“Many share your sentiments,” Sam said looking up at Bill. “Unfortunately, it’s not that simple.”
“I’ll bet we could figure out a way to make it simple,” snarled Bill, “and I won’t miss a one of them!”
Duane and I looked on, wondering what was coming next.
“Ah, but you might miss them more than you think,” Sam said.
“How do you figure that? I suppose you’ve got some survival angle and are going to tell me I can’t survive without them.” Bill’s hands were on his hips now as he stood defiantly.
“Not quite,” Sam said softly. “But you might be surprised to know the unresolved immigration problems may have an unexpected impact on our food supply, and that may make you consider your survival with more due diligence.”
Duane perked up at that. “Oh? How’s that?”
“Pennsylvania’s largest tomato grower, who grows fresh to market tomatoes, says he’s cutting way back on his crop this year,” said Sam. “His supply of immigrant workers has diminished drastically, and local laborers don’t want to do the work, even at $16 an hour.”
“I’ll bet he hired a bunch of lazy Mexicans who are finally showing their true colors,” snapped Bill.
“Actually, laziness isn’t the problem and has nothing to do with this,” Sam said. “They’re concerned about the extra federal government scrutiny immigrants are receiving these days, regardless of whether they’re legal or illegal. The tomato grower says the government’s guest worker program needs to be revamped to make the situation better for him and other growers.”
“Yeah, well, that’s just one guy,” said Bill.
“Apparently this is something that is affecting other farm facilities, and consumers had better be aware of it,” Sam said.
“And you think this could affect our food supply?” asked Duane.
“It just might be one of those problems that has sneaked up on us,” Sam said. “It emphasizes the need to grow your own food.”

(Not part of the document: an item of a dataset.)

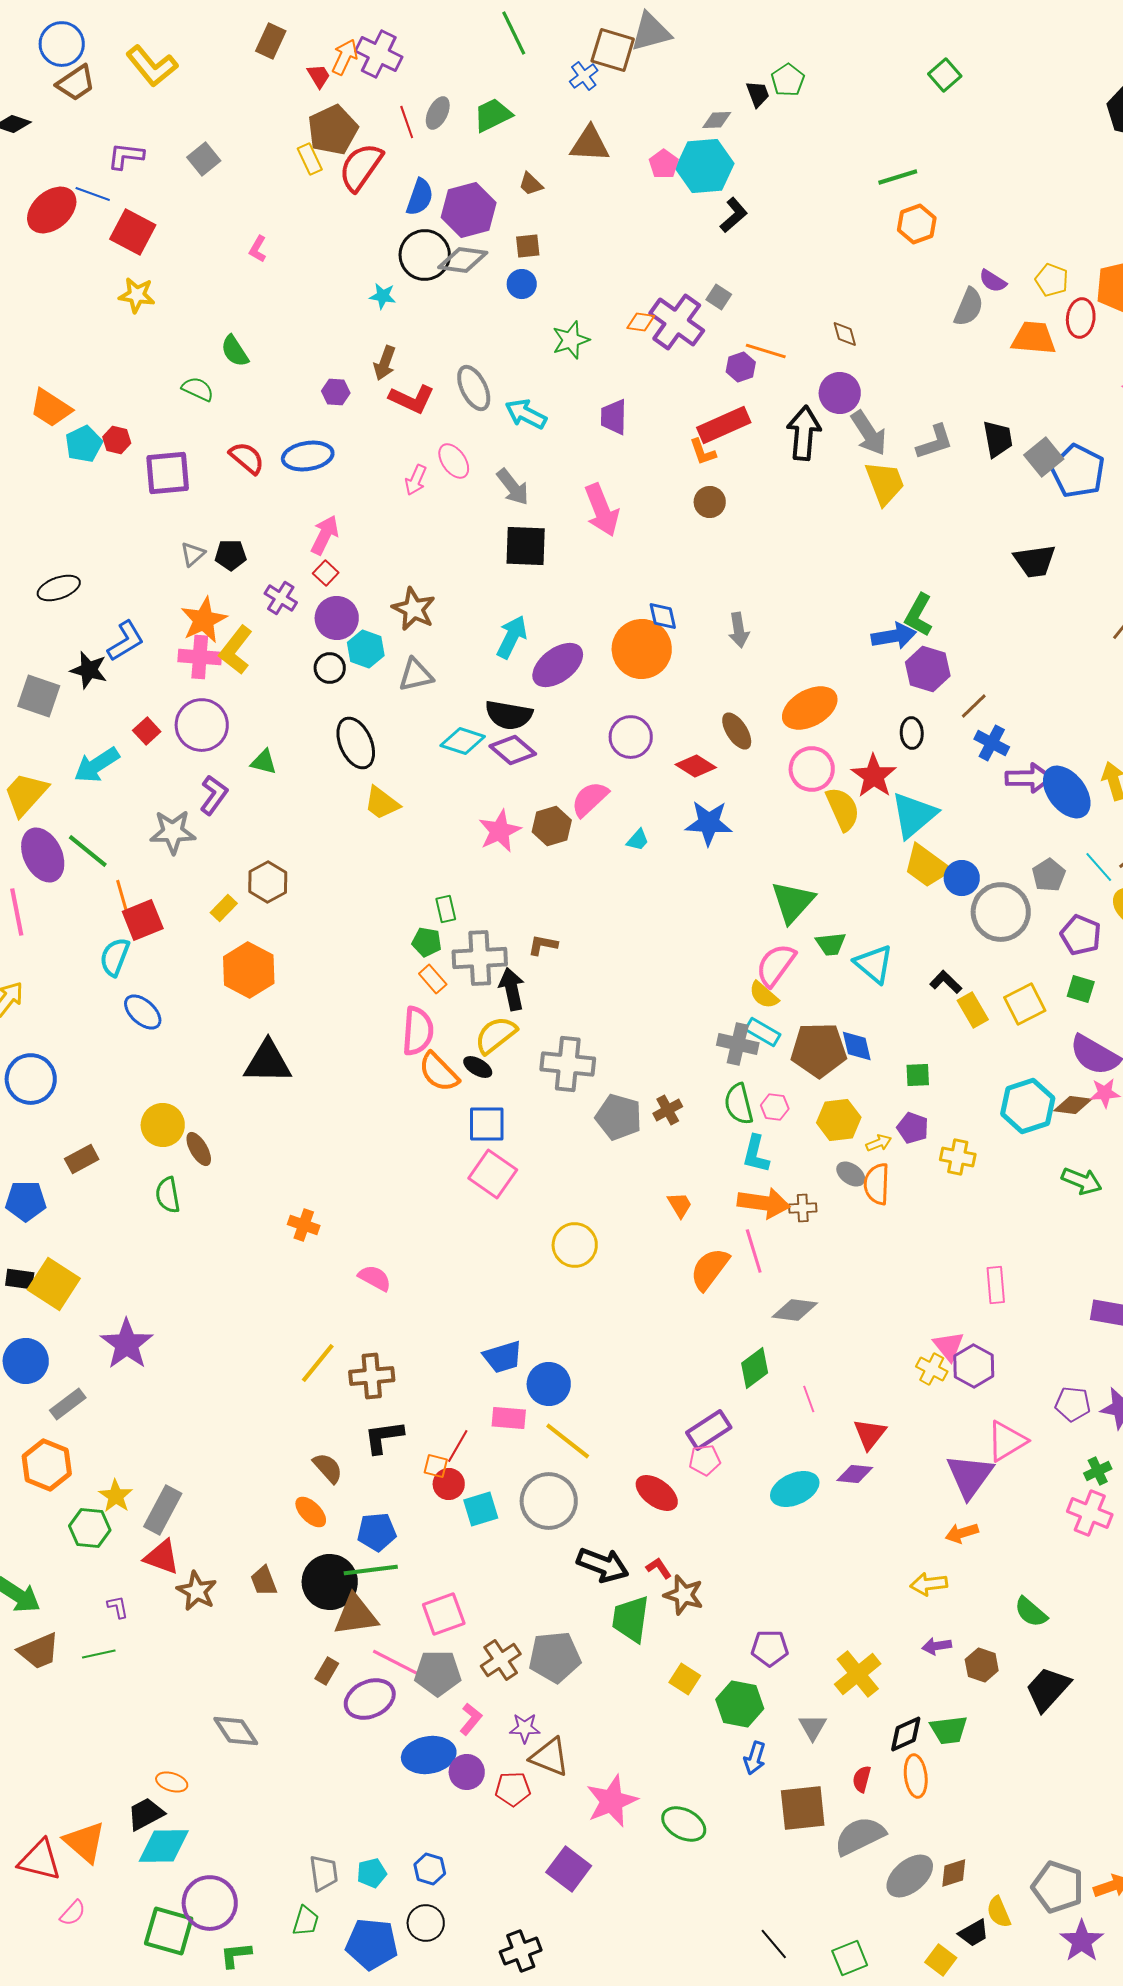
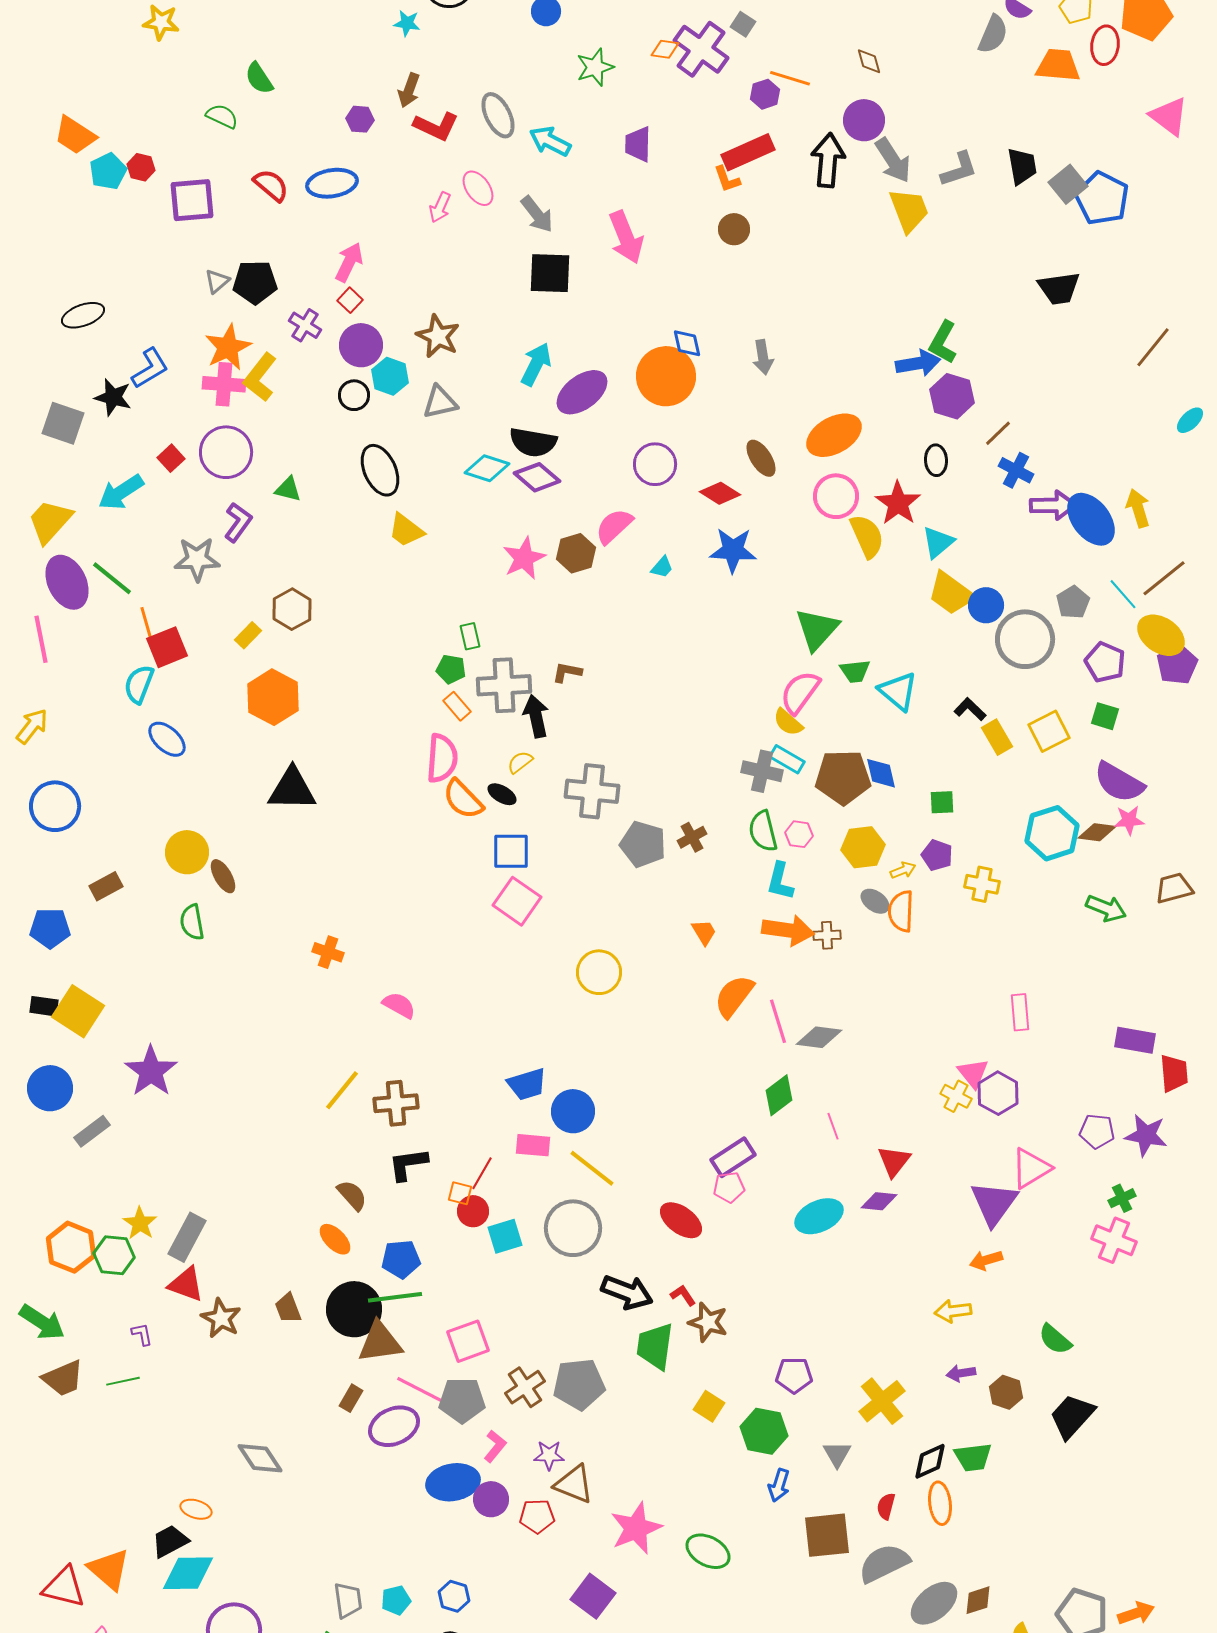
black pentagon: (231, 555) -> (255, 282), size x1.4
cyan triangle: (914, 815) -> (938, 542), size x0.7
yellow semicircle: (496, 1035) -> (520, 762), size x0.6
pink line: (754, 1251) -> (778, 1021), moved
orange hexagon: (47, 1465) -> (71, 1247), moved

“Ah, you guys are hopeless. That’s not going to keep out illegals,” growled Bill, stomping back to his project.
He’s got a point,” Duane said.
“We’re not going to resolve the sticky immigration problem amongst ourselves,” Sam said. “I’m simply bringing another aspect of it to your attention. Our job is to focus on what we can do to survive in a world that has such problems. One solution is obviously to grow your own tomatoes.”
“Yeah,” said Diane. “Duane’s going to buy some plants soon.”
“That’s good,” Sam said. “Many good Americans grow tomatoes. And it’s more important now than ever.”